Abtreibung ist aber nicht nur eine persönliche Entscheidung, das ist heute auch viel­mehr eine Entscheidung der Gesellschaft. Es hängt viel von der Gesellschaft ab, wie sie mit Frauen, wie sie mit ihren Partnern, wie sie mit Familien, die vor schwierigen Entscheidungen stehen, umgeht, wie das umgesetzt wird. Philosophische Grundfragen in der ethischen Diskussion beziehen sich auf den moralischen Status des Embryos.
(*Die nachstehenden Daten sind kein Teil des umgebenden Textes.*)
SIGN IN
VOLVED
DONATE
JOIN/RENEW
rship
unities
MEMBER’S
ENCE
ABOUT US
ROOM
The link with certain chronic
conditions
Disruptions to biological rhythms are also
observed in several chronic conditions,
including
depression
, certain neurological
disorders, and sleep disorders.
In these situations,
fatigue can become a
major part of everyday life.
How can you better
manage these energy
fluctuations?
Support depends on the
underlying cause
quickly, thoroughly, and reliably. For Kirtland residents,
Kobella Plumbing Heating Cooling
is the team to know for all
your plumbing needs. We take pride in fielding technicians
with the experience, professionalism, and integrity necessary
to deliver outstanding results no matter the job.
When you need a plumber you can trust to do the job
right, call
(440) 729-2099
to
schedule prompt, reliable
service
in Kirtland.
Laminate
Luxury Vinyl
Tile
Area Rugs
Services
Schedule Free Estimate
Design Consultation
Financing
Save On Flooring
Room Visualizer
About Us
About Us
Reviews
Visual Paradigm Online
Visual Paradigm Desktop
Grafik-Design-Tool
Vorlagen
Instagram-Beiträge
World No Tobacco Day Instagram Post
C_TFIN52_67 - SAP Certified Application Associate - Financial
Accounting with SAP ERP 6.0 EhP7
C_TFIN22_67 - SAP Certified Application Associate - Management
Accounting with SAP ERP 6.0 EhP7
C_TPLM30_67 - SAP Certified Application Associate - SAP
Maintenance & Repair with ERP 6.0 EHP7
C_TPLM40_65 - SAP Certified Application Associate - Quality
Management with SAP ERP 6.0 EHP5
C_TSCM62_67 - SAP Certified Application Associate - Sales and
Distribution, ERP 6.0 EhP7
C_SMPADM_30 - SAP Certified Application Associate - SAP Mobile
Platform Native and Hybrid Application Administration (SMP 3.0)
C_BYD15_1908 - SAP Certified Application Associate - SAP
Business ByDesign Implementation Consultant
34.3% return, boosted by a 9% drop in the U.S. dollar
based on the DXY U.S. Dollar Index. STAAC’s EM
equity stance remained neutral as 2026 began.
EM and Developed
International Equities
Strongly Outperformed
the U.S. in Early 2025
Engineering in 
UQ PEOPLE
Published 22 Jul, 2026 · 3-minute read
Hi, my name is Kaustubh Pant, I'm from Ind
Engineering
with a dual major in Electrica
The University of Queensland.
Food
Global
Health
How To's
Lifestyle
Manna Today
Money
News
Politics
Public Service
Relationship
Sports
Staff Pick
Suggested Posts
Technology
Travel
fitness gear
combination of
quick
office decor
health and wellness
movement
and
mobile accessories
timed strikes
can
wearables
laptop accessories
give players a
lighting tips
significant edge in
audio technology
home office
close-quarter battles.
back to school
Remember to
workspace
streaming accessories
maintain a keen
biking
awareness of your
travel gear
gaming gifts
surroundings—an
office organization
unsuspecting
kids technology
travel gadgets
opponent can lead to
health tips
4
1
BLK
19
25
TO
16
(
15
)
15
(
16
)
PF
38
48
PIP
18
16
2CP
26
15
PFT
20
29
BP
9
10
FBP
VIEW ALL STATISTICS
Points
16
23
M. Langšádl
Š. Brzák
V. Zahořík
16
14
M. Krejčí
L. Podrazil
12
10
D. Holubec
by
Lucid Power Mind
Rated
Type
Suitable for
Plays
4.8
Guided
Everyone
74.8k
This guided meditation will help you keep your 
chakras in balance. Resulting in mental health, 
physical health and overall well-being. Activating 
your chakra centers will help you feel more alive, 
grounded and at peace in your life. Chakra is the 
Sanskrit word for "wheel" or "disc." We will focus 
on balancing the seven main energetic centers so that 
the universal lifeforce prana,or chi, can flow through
Der Versuch, eine moralisch entscheidende Trennlinie zwischen Neugeborenem und Fötus in Bezug auf das Recht auf Leben zu ziehen, ist bis heute gescheitert.

Wir aber sind politische Entscheidungsträger und sollten uns mit einer Enttabuisierung und Entdogmatisierung dieses Problems beschäftigen. Die Abtreibung – man kann es drehen und sehen, wie man will – ist nämlich ein großes Geschäft, und es ist mein Thema, das Geschäft mit der Abtreibung zu unterbinden. In Österreich gibt es, wie gesagt, keine Statistiken. Ein Abtreibung kostet, je nach einschlägigem Institut, um die 425 €. Wenn man das jetzt hochrechnet, dann kommen wir bei 40 000 bis 80 000 Ab­trei­bungen auf eine Summe von 17 bis 34 Millionen €. Auch darüber müssen wir sprechen. Es ist ein großes Geschäft, das sich wenige Abtreibungsunternehmer und -unternehmungen aufteilen, es gibt einen schmutzigen Kampf um Marktanteile, und ich sage das absichtlich so drastisch. Das sollten wir unterbinden, wir sollten wirklich offen miteinander diskutieren.

Nur ein Beispiel, und ich nehme ganz bewusst das Beispiel des Wiener Arztes Christian Fiala: Das ist ein Abtreibungsunternehmer größeren Stils in der Wiener Lugner City. All das, was so rund um diese Abtreibungsklinik passiert, ist in Wirklichkeit nichts anderes, als zukünftige Kunden an ein Geschäft zu binden.

Wenn sich eine Frau einmal in dieser Notsituation befindet, wird sie versucht sein, genau dort hinzugehen, wo sie irgendwann einmal in der Vergangenheit Positives erlebt hat. Aber dem Arzt geht es nicht um das positive Erleben, um das Verhindern einer Abtreibung, sondern im Gegenteil: Es ist ein Geschäftsmodell!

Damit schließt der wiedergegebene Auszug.